Japanese researchers have turned mouse stem cells into germ cells that give rise to eggs in living mice, which then produced viable offspring via in vitro fertilisation.
This research, which mirrors work already done with sperm, may open the door to new insights into female germ cells and provide new leads for treating some forms of human infertility. Although, for technical reasons, such efforts are unlikely to work in humans at this stage, the research throws up a number of ethical issues relating to fertility and child raising. Some speculate that research like this will end the ticking of the female biological clock.
Our colleagues at the AusSMC collected the following expert commentary. Feel free to use these quotes in your reporting. If you would like to contact a New Zealand expert, please contact the SMC (04 499 5476; email@example.com).
Dr Bryce Vissel, Head of the Neurodegenerative Diseases Research Laboratory at the Garvan Institute of Medical Research in Sydney, comments:
“This study shows the increasing power of recent science to unravel major questions in understanding human biology. The study, performed in mice, suggests that it may be possible one day to create functioning useable human eggs (called oocytes), but this is not feasible or viable at this time.
“In this study, the investigators have shown in mice that it is possible to take cells, like those found in skin, convert them to stem cells (scientifically called induced pluripotent stem cells) and manipulate those cells through a series of complicated steps to ultimately create female eggs in mice. They repeated this using embryonic stem cells. Incredibly, some of the eggs (scientifically these are called oocytes) showed all the major properties of natural female eggs: the eggs were able to be transplanted, and fertilised, giving rise to newborn pups that were themselves fertile.

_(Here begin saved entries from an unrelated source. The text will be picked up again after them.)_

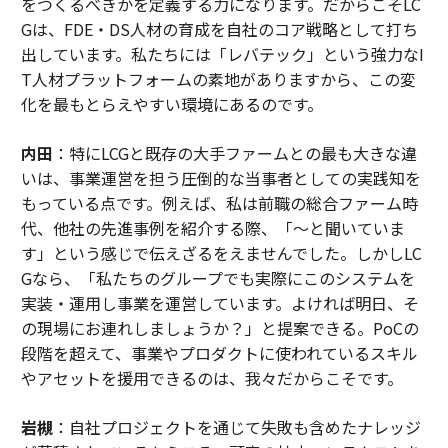
をつくるべきかを定義する力になります。だからこそLC
Gは、FDE・DS人材の育成を自社のコア戦略として打ち
出しています。私たちには「レバテック」という強力なI
T人材プラットフォームの素地がありますから、この変
化を最もとらえやすい環境にあるのです。
内田
：特にLCGと既存の大手ファームとの最も大きな違
いは、事業運営を担う圧倒的な当事者としての実践知を
もっている点です。例えば、私は前職の総合ファーム時
代、他社の先進事例を紹介する際、「〜と聞いていま
す」という感じで伝えざるをえませんでした。しかしLC
Gなら、「私たちのグループでも実際にこのシステムを
実装・運用し事業を運営しています。よければ明日、そ
の現場にお連れしましょうか？」と提案できる。PoCの
段階を超えて、事業やプロダクトに使われているスキル
やアセットを援用できるのは、我々だからこそです。
岩槻
：自社プロジェクトを通じて失敗も含めたナレッジ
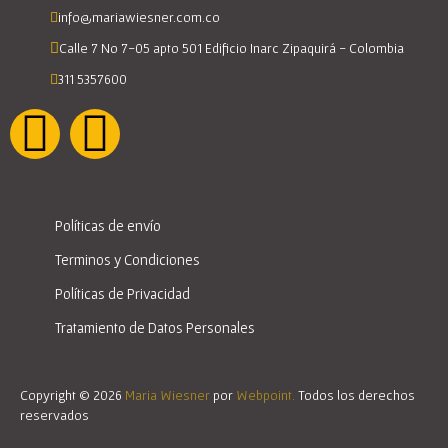
info@mariawiesner.com.co
Calle 7 No 7-05 apto 501 Edificio Inarc Zipaquirá - Colombia
311 5357600
Políticas de envío
Terminos y Condiciones
Políticas de Privacidad
Tratamiento de Datos Personales
Copyright © 2026
Maria Wiesner
por
Webpoint.
Todos los derechos
reservados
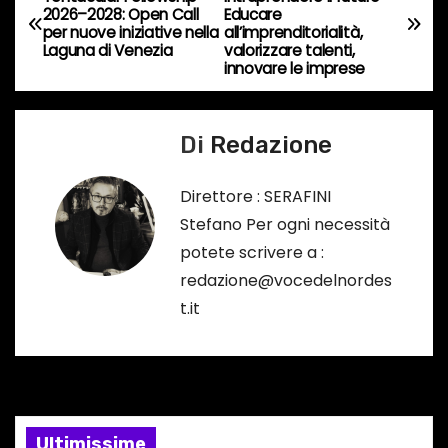
o
2026–2028: Open Call
Educare
a
r
per nuove iniziative nella
all’imprenditorialità,
Laguna di Venezia
valorizzare talenti,
s
v
innovare le imprese
o
i
…
Di
Redazione
g
a
Direttore : SERAFINI
Stefano Per ogni necessità
z
potete scrivere a :
i
redazione@vocedelnordes
t.it
o
n
e
Ultimissime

“The study is most important because it could allow investigation of the mechanisms by which functioning female eggs actually develop in humans which has numerous important biological implications. The study might also be taken to suggest that it may be possible, one day, to create human eggs (oocytes) that could be used to help infertility, for example.

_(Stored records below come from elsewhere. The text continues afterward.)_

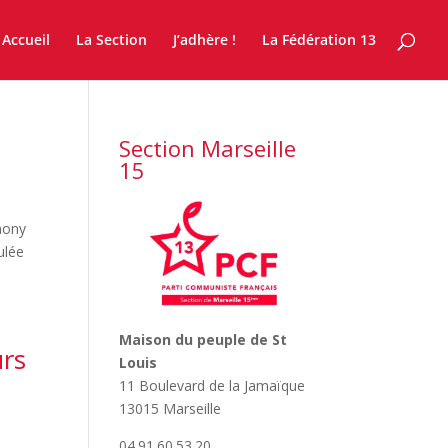
Accueil
La Section
J’adhère !
La Fédération 13
Section Marseille
15
hony
ulée
Maison du peuple de St
urs
Louis
11 Boulevard de la Jamaïque
13015 Marseille
04.91.60.53.20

“However creating human eggs that could be used to help infertility is not possible at present and will remain fraught with scientific challenges and hurdles, including major questions relating to viability, reliability and safety.”
Professor Robert Norman, Director of the Robinson institute and Professor of Reproductive and Periconceptual Medicine at the University of Adelaide, comments:
“For many infertile couples, finding they have no sperm or eggs is a devastating blow for which there is no solution other than to not have children, or to use donor gametes. The latter is fraught with controversy and having a third parent, either known or unknown, is a major emotional and social issue. If a person with no gametes could use their own cells to create a child all the problems would disappear.
“This paper offers light to those who want a child, who is genetically related to them, by using personalised stem cells to create eggs that can produce an offspring that appears to be healthy. It also offers the potential for women to have their own children well past menopause raising even more ethical issues. Major concerns still need to be addressed including long-term health of the offspring. While this is a major contribution to knowledge, application to humans is still a long way off but for the first time the goal appears to be in sight.”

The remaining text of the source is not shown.